5. Once all of your butter has melted into the mixture, remove from heat and add in your pinch of kosher salt and paprika and whisk to combine. If it's too thick, you may add a teaspoon or two of water. Cover with foil and set on a hot pad to keep warm while you prepare your scallops.
*It can sit out at room temperature for 1 to 1 1/2 hours and you may keep leftovers in your fridge for 1-2 days. You'll reheat it with the same method you used to cook it, do not microwave or put in direct contact with heat or it will break the texture.
1. Put your scallops on a paper towel with another on top and press down to absorb all liquid. As mentioned in my notes above, if you are using "wet scallops," you may want to leave them out longer (around 30 minutes) after thawing to allow as much moisture as possible to escape to ensure you get a sear and don't steam them. Once your scallops are dry as can be from padding with paper towels as much as needed, put them on a plate once again lined with new paper towels and season lightly on both sides with a pinch of kosher salt and pepper. *Do not season too far in advance before cooking or your scallops could end up absorbing all the salt quickly and therefore tasting extremely salty.

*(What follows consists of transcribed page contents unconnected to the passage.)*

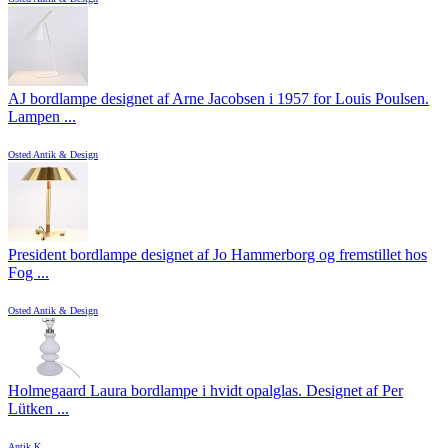
AJ bordlampe designet af Arne Jacobsen i 1957 for Louis Poulsen.
Lampen ...
Osted Antik & Design
President bordlampe designet af Jo Hammerborg og fremstillet hos
Fog ...
Osted Antik & Design
Holmegaard Laura bordlampe i hvidt opalglas. Designet af Per
Lütken ...
Antik K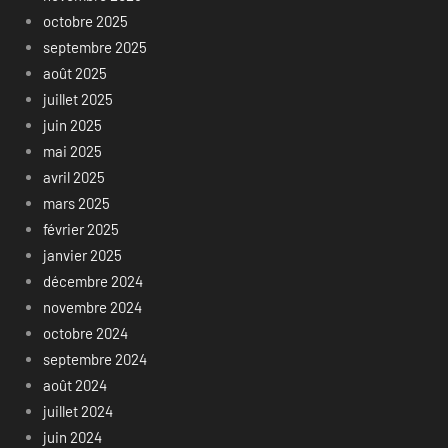
octobre 2025
septembre 2025
août 2025
juillet 2025
juin 2025
mai 2025
avril 2025
mars 2025
février 2025
janvier 2025
décembre 2024
novembre 2024
octobre 2024
septembre 2024
août 2024
juillet 2024
juin 2024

2. Do this step once your scallops are ready for the pan!**
Heat a cast iron or stainless steel pan over medium-high to high heat with two tablespoons of vegetable oil. Wearing a hot pad on your hand, lift the handle and give the oil a dance around the pan to coat it lightly and evenly. You want your oil shimmering but not smoking; smoking oil will burn your scallops.
3. Using a tong, place your scallops in the pan, giving enough space (an inch or so) in between each to allow steam to escape; you may need to cook in batches. Your pan should make a loud sizzling sound when the scallops come in contact with the heat, ensuring the pan is plenty hot enough to form a sear.
4. Leave the scallops on this side for approximately 2 minutes, until the scallop easily releases from the pan when you go to move it (if it sticks, it's likely not ready to flip, don't force it, otherwise check to see that the pan is coated enough in oil).
5. Once you can see that a crust has formed and the scallops easily flip, cook on the opposite side for one more minute.
6. Move to a plate, top with a generous spoonful of the prepared hollandaise, crumbled bacon pieces, a dusting of paprika and chives. Enjoy!